What the task asks
Please say how many lines in the records contain the word "group", giving only the number.

[Items from a dataset]
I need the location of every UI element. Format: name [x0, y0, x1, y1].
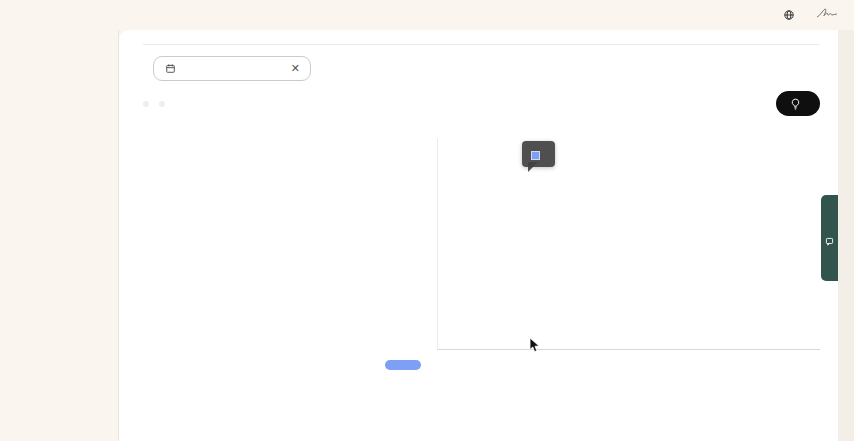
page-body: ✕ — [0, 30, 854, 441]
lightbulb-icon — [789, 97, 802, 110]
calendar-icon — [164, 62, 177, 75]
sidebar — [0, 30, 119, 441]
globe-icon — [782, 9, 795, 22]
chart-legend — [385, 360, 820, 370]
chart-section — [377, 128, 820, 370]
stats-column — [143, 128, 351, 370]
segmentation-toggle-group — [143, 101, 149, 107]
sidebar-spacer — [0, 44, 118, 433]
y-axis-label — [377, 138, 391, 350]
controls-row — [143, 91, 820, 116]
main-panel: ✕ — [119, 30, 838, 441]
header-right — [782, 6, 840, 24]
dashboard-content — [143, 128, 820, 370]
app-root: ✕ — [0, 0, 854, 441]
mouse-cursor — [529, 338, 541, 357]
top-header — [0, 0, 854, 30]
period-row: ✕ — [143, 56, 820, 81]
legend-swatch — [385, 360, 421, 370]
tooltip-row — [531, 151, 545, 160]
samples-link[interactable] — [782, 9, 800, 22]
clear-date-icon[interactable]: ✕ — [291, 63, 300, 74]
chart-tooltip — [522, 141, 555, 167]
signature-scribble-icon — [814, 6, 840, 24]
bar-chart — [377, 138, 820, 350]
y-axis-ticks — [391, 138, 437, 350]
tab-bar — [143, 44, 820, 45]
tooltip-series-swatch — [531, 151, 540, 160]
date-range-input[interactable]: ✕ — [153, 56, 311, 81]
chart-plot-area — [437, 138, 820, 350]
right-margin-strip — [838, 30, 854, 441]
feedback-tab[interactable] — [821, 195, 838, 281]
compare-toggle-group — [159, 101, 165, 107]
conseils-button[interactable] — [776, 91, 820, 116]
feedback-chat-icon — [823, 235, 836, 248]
--
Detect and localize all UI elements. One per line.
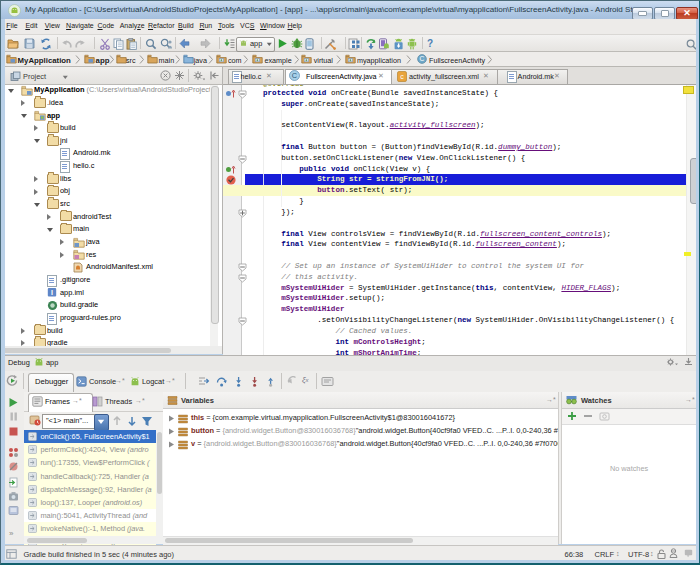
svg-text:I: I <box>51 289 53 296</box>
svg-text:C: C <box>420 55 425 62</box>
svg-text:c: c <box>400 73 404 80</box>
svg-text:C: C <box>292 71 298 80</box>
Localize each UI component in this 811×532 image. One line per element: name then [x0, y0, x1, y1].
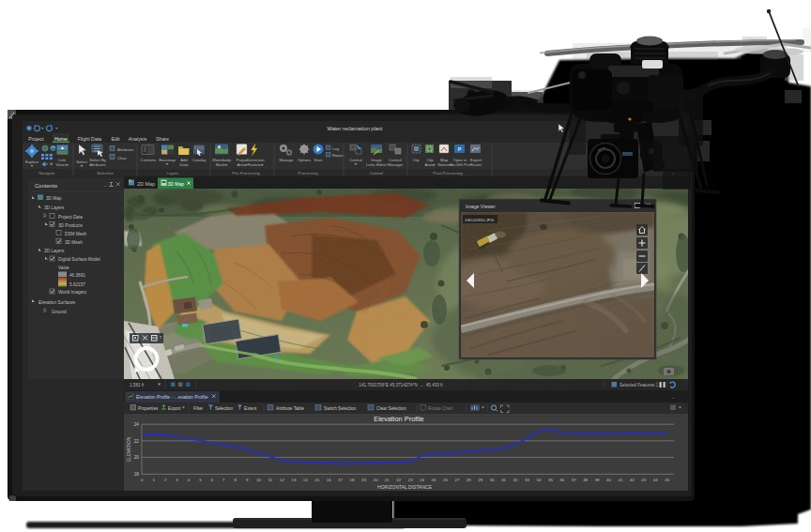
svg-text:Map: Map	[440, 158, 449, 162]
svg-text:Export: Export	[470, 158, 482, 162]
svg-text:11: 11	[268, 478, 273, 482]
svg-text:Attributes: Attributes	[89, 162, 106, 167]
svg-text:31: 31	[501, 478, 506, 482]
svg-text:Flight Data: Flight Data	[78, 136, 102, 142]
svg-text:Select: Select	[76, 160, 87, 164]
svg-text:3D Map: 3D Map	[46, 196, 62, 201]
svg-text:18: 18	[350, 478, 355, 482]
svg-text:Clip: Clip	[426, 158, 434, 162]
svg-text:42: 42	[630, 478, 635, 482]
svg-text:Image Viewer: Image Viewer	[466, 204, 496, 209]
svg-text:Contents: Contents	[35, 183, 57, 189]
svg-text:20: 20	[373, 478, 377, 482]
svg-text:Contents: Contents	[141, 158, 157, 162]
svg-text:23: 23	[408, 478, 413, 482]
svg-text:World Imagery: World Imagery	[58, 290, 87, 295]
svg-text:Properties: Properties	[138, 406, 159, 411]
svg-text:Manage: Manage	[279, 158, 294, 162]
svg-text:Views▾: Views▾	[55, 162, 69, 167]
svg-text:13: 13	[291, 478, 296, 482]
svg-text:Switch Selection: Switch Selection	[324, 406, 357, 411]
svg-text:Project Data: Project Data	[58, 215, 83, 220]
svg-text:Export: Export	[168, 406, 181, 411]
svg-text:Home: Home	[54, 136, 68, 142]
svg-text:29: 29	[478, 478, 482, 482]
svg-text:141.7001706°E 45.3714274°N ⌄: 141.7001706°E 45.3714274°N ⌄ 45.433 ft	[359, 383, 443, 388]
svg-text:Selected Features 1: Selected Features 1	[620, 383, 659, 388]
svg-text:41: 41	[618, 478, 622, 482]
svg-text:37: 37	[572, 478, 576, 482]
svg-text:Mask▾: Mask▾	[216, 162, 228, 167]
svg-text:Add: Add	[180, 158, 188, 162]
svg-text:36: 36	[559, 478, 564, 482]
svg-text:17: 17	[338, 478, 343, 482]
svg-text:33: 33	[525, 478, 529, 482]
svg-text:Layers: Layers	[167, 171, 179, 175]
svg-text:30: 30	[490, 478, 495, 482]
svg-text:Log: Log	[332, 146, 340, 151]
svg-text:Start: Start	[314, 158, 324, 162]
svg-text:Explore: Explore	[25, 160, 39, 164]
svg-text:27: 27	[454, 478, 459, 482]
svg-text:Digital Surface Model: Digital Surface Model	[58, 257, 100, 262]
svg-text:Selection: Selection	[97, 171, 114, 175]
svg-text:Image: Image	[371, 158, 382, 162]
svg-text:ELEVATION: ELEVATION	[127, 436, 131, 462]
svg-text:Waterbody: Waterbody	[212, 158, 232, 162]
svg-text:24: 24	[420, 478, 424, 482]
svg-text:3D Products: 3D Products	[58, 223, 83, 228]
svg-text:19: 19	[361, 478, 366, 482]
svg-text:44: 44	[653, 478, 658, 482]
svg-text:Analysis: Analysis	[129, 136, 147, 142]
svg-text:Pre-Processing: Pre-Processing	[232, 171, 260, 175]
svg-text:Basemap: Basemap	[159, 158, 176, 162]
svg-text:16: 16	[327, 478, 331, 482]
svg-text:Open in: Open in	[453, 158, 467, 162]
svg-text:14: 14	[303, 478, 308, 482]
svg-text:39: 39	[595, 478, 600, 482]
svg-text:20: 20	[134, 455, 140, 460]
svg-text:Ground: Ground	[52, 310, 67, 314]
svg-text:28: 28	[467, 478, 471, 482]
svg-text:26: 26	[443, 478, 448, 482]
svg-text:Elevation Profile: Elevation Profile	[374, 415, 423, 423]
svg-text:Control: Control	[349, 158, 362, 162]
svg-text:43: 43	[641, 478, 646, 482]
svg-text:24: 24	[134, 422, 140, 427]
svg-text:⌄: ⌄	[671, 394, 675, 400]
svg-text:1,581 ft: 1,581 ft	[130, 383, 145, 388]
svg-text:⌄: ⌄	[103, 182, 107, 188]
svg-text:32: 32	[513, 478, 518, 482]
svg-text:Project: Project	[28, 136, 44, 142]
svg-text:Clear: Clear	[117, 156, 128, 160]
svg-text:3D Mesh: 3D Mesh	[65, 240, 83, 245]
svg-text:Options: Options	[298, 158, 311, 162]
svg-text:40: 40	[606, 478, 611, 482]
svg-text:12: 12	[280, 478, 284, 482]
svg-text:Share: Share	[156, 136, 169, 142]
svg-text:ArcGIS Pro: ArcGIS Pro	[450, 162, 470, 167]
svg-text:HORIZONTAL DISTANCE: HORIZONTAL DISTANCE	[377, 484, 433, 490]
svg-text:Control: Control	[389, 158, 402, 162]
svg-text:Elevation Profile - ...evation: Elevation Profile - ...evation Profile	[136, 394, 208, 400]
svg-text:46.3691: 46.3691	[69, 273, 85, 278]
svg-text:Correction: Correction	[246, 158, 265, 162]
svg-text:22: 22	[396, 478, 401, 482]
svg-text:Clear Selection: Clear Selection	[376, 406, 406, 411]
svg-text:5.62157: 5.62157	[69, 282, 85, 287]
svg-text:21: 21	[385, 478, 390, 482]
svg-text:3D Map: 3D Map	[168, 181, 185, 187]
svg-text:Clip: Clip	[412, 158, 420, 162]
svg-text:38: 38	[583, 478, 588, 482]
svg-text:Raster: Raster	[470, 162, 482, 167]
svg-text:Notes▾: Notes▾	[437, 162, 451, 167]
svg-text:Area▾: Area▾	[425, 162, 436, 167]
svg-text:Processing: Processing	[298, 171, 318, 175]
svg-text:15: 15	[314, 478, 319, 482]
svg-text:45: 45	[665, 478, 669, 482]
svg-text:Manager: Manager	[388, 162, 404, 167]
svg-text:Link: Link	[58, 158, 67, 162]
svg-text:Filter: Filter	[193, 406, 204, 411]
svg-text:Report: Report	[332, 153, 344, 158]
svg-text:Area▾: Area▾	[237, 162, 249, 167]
...
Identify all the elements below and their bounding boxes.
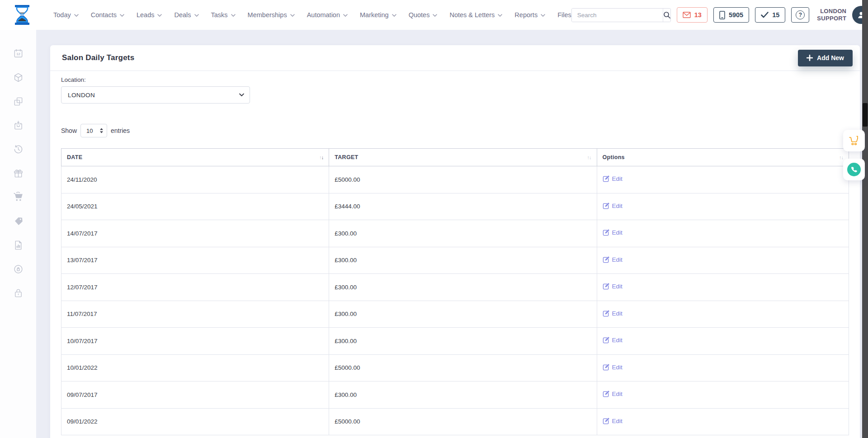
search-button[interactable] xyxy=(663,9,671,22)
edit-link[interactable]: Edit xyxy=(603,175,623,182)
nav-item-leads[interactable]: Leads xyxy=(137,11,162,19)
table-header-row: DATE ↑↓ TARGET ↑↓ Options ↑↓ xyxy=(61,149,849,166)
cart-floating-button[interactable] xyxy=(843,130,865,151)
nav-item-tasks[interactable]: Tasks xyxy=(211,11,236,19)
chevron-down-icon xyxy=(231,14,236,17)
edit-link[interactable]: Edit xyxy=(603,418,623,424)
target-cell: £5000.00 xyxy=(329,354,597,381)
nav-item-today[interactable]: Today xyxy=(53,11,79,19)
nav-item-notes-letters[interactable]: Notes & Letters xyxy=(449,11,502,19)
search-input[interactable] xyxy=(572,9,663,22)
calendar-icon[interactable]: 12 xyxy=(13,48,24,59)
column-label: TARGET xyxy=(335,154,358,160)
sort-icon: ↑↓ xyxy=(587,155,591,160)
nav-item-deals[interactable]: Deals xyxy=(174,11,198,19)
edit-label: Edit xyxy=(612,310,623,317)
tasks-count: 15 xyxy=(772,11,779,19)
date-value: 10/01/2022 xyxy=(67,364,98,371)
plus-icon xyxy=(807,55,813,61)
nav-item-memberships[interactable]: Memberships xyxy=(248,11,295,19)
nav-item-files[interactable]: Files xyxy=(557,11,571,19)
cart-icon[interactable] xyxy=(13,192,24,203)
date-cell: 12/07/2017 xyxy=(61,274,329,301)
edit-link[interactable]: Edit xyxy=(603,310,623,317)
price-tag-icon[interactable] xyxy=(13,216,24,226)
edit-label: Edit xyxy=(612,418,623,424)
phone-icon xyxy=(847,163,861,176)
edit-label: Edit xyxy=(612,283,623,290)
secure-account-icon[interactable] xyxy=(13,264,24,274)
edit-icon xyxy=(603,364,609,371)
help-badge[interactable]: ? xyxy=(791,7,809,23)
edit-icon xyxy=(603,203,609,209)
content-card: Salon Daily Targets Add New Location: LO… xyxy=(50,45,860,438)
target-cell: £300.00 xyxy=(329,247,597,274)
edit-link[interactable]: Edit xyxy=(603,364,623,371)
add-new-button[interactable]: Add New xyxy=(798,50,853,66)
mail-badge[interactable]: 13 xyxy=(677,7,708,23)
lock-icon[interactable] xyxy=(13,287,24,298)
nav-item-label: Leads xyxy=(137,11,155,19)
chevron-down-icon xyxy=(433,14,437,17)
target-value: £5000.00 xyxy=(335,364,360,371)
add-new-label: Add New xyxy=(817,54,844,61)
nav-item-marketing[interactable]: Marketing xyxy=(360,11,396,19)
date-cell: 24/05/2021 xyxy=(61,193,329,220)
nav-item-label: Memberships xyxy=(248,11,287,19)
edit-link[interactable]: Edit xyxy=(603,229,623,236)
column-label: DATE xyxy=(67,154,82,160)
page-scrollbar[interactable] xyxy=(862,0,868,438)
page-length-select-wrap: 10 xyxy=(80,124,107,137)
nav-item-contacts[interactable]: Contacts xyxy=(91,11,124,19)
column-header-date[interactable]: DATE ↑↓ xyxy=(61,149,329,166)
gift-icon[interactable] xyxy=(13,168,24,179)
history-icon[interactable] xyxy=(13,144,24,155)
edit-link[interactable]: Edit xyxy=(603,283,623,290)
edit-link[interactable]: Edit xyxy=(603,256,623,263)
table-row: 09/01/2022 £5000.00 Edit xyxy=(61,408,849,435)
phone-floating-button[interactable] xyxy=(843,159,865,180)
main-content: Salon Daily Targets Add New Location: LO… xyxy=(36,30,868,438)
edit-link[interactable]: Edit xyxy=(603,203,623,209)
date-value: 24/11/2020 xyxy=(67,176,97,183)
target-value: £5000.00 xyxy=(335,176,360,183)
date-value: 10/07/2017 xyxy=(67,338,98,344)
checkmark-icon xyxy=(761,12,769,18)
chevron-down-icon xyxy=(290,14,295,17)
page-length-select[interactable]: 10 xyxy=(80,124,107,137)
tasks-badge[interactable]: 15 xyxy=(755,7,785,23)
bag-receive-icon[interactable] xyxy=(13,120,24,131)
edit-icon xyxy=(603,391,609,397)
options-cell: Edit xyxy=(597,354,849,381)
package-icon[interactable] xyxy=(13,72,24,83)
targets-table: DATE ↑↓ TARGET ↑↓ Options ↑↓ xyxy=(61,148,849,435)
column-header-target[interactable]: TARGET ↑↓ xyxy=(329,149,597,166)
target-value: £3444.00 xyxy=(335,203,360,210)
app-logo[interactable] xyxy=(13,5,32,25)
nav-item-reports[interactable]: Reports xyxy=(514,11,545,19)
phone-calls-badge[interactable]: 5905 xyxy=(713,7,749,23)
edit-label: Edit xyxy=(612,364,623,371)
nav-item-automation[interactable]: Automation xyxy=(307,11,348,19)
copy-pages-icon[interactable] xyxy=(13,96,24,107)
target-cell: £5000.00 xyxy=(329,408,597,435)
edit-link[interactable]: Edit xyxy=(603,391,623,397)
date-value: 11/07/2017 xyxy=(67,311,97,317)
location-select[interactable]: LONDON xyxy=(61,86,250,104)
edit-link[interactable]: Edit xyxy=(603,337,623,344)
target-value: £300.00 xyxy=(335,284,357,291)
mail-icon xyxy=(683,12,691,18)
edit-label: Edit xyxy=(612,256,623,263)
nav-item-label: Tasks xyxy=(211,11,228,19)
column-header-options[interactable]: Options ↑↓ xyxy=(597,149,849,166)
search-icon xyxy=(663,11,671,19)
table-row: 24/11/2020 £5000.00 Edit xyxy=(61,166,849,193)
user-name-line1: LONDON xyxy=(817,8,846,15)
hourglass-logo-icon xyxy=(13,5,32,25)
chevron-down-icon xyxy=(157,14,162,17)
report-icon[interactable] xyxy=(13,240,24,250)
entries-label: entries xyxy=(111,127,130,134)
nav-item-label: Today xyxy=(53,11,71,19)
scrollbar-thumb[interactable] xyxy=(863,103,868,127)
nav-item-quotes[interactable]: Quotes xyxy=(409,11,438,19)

Task result
2